1. Introduction

Some regulatory promoter elements are present in many genes and are recognized by ubiquitous factors; others are present in a few genes and are recognized by tissue-specific factors. Elements that uniquely identify particular groups of genes that are regulated in response to certain transcription factors are called response elements (REs). Binding of factors to specific sequences is followed by protein-protein interactions with other components of the general transcription apparatus. Transcription factors often have a modular construction, in which there are independent domains responsible for binding to DNA and for activating transcription. The main function of the DNA-binding domain may be to tether the activating domain in the vicinity of the initiation complex.

Several groups of transcription factors have been identified by sequence homologies. The homeodomain is a 60 residue sequence found in genes that regulate development in insects and worms and in mammalian transcription factors. It is related to the prokaryotic helix-turn-helix motif and provides the motif by which the factors bind to DNA.

Another motif involved in DNA-binding is the zinc finger, which is found in proteins that bind DNA or RNA (or sometimes both). A finger has cysteine residues that bind zinc. One type of finger is found in multiple repeats in some transcription factors; another is found in single or double repeats in others.

Steroid receptors were the first members identified of a group of transcription factors in which the protein is activated by binding a small hydrophobic hormone. The activated factor becomes localized in the nucleus, and binds to its specific response element, where it activates transcription. The DNA-binding domain has zinc fingers.

The leucine zipper contains a stretch of amino acids rich in leucine that are involved in dimerization of transcription factors. An adjacent basic region is responsible for binding to DNA.

HLH (helix-loop-helix) proteins have amphipathic helices that are responsible for dimerization, adjacent to basic regions that bind to DNA.

Many transcription factors function as dimers, and it is common for there to be multiple members of a family that form homodimers and heterodimers. This creates the potential for complex combinations to govern gene expression. In some cases, a family includes inhibitory members, whose participation in dimer formation prevents the partner from activating transcription.

The existence of a preinitiation complex signals that the gene is in an "active" state, ready to be transcribed. The complex is stable, and may remain in existence through many cycles of replication. The ability to form a preinitiation complex could be a general regulatory mechanism. By binding to a promoter to make it possible for RNA polymerase in turn to bind, the factor in effect switches the gene on.

The variety of situations in which hypersensitive sites occur suggests that their existence reflects a general principle. Sites at which the double helix initiates an activity are kept free of nucleosomes. A transcription factor, or some other nonhistone protein concerned with the particular function of the site, modifies the properties of a short region of DNA so that nucleosomes are excluded. The structures formed in each situation need not necessarily be similar (except that each, by definition, creates a site hypersensitive to DNAase I).

Genes whose control regions are organized in nucleosomes usually are not expressed. In the absence of specific regulatory proteins, promoters and other regulatory regions are organized by histone octamers into a state in which they cannot be activated. This may explain the need for nucleosomes to be precisely positioned in the vicinity of a promoter, so that essential regulatory sites are appropriately exposed. Some transcription factors have the capacity to recognize DNA on the nucleosomal surface, and a particular positioning of DNA may be required for initiation of transcription.

Acetylation of histones occurs at both replication and transcription and could be necessary to form a less compact chromatin structure. Some coactivators, which connect transcription factors to the basal apparatus, have histone acetylase activity. Conversely, repressors may be associated with deacetylases.

Active chromatin and inactive chromatin are not in equilibrium. Sudden, disruptive events are needed to convert one to the other. Chromatin remodeling complexes have the ability to displace histone octamers by a mechanism that involves hydrolysis of ATP. A typical form of this chromatin remodeling is to displace one or more histone octamers from specific sequences of DNA, creating a boundary that results in the precise or preferential positioning of adjacent nucleosomes.

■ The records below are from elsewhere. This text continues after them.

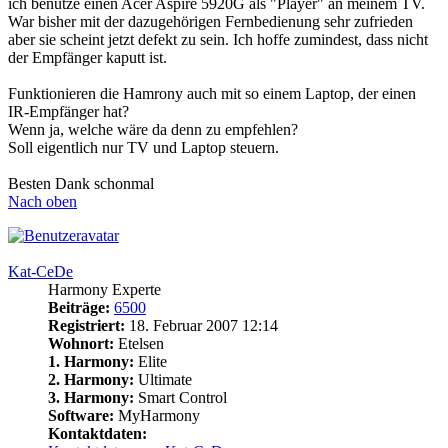
ich benutze einen Acer Aspire 5920G als "Player" an meinem TV.
War bisher mit der dazugehörigen Fernbedienung sehr zufrieden
aber sie scheint jetzt defekt zu sein. Ich hoffe zumindest, dass nicht
der Empfänger kaputt ist.
Funktionieren die Hamrony auch mit so einem Laptop, der einen
IR-Empfänger hat?
Wenn ja, welche wäre da denn zu empfehlen?
Soll eigentlich nur TV und Laptop steuern.
Besten Dank schonmal
Nach oben
Kat-CeDe
Harmony Experte
Beiträge:
6500
Registriert:
18. Februar 2007 12:14
Wohnort:
Etelsen
1. Harmony:
Elite
2. Harmony:
Ultimate
3. Harmony:
Smart Control
Software:
MyHarmony
Kontaktdaten:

Chromatin remodeling may also involve changes in the positions of nucleosomes.

A group of hypersensitive sites upstream of the cluster of β-globin genes forms a locus control region (LCR) that is required for expression of all of the genes in the domain. The ends of domains may be marked by sequences that block the transmission of regulatory effects. Domains may also possess sites for attachment to the nuclear matrix.

CpG islands contain concentrations of CpG doublets and often surround the promoters of constitutively expressed genes, although they are also found at the promoters of regulated genes. The island including a promoter must be unmethylated for that promoter to be able to initiate transcription. A specific protein binds to the methylated CpG doublets and prevents initiation of transcription.

The formation of heterochromatin occurs by proteins that bind to specific chromosomal regions (such as telomeres) and that interact with histones. The formation of an inactive structure may propagate along the chromatin thread from an initiation center. Similar events occur in silencing of the inactive yeast mating type loci. Repressive structures that are required to maintain the inactive states of particular genes are formed by the Pc-G protein complex in Drosophila. They share with heterochromatin the property of propagating from an initiation center.